* _Data under study_

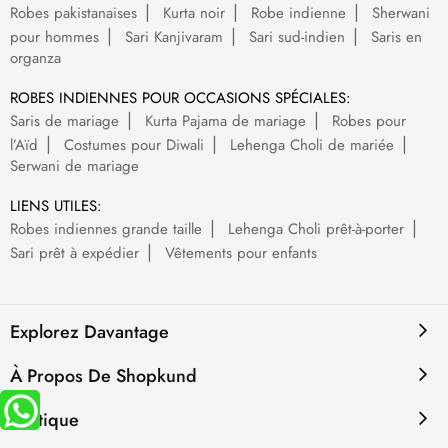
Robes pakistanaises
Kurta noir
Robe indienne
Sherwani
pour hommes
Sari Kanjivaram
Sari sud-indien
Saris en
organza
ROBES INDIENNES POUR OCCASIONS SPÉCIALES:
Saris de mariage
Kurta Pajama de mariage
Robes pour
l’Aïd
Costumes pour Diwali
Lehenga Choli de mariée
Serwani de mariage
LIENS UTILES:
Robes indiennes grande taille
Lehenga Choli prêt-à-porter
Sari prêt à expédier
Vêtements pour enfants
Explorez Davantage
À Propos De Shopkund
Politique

* _The task_
Return all lines of the material that have "Choli" in them.

* _Written reply_
Lehenga Choli de mariée
Lehenga Choli prêt-à-porter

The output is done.